• **DATA SUPPLIED**
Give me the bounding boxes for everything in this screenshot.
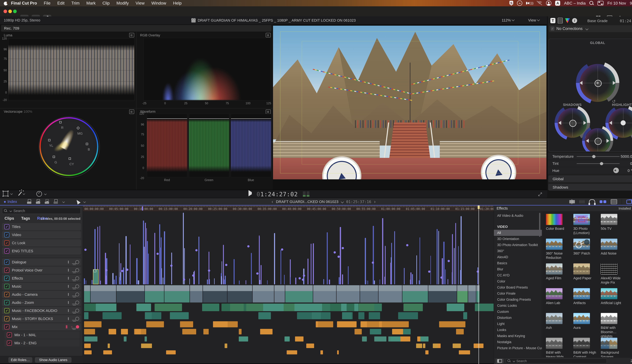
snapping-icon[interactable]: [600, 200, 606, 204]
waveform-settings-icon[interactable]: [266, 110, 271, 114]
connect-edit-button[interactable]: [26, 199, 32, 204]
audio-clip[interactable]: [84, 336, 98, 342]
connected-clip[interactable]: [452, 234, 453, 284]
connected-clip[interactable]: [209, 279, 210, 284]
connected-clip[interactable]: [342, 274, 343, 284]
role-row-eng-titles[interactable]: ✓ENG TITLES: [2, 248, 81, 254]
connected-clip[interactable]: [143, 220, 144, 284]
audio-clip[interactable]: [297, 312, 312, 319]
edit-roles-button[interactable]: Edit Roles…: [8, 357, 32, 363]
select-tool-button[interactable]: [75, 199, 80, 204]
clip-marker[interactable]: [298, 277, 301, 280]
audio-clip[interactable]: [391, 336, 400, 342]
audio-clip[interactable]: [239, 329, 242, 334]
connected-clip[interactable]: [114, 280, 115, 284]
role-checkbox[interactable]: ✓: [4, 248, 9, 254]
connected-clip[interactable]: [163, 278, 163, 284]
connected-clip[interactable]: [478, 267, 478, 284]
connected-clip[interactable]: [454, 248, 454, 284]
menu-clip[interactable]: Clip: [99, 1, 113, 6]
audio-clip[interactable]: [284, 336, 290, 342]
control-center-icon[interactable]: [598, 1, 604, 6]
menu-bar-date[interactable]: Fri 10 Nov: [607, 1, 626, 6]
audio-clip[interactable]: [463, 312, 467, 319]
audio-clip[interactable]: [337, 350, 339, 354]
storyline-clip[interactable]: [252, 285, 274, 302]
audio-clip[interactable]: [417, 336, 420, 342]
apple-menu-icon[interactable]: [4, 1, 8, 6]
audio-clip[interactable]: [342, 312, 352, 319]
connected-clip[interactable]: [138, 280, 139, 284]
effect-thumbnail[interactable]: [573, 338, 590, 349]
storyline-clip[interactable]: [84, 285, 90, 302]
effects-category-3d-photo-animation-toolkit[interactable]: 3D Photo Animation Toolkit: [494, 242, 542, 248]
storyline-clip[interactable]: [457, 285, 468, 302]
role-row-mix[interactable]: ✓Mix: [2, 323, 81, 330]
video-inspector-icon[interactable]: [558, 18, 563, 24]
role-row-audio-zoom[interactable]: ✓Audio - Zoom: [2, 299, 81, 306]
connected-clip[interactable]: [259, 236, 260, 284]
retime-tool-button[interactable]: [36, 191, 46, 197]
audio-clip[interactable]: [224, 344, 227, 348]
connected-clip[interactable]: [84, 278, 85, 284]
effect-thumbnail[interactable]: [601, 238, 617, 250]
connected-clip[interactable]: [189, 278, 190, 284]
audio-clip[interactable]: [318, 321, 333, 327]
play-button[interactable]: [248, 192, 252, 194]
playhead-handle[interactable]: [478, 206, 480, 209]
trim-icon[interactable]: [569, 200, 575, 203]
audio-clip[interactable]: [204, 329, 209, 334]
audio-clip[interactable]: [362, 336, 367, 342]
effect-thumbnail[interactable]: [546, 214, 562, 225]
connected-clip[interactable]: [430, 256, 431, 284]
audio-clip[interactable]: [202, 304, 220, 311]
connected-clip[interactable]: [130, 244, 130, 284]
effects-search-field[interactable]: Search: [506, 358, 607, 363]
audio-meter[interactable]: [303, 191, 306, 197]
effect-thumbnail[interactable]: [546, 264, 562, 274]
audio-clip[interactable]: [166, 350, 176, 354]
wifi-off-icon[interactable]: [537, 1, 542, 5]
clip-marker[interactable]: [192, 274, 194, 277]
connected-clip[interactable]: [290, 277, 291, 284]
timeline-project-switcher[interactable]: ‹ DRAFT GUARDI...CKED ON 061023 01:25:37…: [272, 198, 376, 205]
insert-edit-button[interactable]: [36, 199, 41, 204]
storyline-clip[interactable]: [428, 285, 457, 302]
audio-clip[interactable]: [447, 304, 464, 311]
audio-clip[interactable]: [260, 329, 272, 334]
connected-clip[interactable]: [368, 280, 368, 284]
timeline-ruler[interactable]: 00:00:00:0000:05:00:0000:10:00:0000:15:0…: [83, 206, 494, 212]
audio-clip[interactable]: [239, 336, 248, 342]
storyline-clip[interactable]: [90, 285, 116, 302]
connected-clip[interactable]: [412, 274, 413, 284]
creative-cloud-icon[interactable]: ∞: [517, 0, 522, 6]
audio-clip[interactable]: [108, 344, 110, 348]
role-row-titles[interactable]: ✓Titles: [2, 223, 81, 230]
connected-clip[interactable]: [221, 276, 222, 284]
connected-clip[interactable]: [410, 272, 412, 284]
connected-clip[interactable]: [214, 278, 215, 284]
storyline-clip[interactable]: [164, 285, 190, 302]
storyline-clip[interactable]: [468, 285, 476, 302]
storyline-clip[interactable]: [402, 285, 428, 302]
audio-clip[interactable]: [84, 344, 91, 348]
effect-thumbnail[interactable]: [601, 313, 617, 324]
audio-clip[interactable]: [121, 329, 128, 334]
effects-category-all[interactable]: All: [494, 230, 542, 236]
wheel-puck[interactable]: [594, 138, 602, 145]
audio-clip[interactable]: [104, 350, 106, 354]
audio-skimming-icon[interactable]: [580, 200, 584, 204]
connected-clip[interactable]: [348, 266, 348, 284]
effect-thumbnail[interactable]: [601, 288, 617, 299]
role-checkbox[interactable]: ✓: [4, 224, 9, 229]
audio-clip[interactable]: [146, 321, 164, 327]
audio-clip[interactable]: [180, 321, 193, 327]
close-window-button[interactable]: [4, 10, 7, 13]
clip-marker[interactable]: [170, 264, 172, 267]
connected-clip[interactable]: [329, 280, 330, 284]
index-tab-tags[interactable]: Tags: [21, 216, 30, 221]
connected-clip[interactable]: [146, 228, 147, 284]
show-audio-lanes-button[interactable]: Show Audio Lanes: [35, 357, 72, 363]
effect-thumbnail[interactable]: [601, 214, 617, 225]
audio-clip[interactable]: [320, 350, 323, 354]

• **EXERCISE REQUIREMENTS**
Scan the listing above. Collect all lines with the word "storyline".

• **YOUR RESPONSE**
storyline-clip[interactable]: [252, 285, 274, 302]
storyline-clip[interactable]: [84, 285, 90, 302]
storyline-clip[interactable]: [457, 285, 468, 302]
storyline-clip[interactable]: [428, 285, 457, 302]
storyline-clip[interactable]: [90, 285, 116, 302]
storyline-clip[interactable]: [164, 285, 190, 302]
storyline-clip[interactable]: [468, 285, 476, 302]
storyline-clip[interactable]: [402, 285, 428, 302]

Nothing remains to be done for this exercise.